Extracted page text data
▶
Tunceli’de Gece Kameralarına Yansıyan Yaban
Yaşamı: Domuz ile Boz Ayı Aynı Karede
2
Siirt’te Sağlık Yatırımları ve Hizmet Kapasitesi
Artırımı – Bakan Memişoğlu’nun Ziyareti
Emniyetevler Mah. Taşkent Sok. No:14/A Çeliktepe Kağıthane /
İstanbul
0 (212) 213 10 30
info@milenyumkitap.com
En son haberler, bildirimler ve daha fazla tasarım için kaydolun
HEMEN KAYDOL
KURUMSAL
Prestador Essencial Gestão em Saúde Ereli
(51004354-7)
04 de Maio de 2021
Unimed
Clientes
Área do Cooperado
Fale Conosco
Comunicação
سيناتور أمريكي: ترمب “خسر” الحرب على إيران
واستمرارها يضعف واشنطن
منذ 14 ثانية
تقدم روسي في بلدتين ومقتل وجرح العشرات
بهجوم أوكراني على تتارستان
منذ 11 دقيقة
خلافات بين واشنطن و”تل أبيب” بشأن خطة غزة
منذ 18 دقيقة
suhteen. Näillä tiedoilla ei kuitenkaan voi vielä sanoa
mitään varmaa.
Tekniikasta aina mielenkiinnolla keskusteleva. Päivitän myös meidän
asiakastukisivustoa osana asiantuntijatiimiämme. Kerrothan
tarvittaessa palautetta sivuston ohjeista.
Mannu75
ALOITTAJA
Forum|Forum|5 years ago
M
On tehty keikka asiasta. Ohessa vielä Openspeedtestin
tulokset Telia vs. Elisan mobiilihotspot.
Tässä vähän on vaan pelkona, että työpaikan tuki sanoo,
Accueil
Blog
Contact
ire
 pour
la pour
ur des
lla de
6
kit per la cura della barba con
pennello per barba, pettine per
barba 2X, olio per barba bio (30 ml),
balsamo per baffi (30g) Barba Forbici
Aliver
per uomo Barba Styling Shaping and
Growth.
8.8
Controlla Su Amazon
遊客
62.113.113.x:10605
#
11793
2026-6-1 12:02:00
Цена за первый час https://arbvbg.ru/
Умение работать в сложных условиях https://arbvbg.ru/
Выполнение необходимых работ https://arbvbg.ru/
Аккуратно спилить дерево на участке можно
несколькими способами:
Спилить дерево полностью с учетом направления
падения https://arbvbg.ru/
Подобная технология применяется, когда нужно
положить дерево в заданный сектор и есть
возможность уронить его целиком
◀
Show every line above in which the word "дерево" occurs.

Аккуратно спилить дерево на участке можно
Спилить дерево полностью с учетом направления
положить дерево в заданный сектор и есть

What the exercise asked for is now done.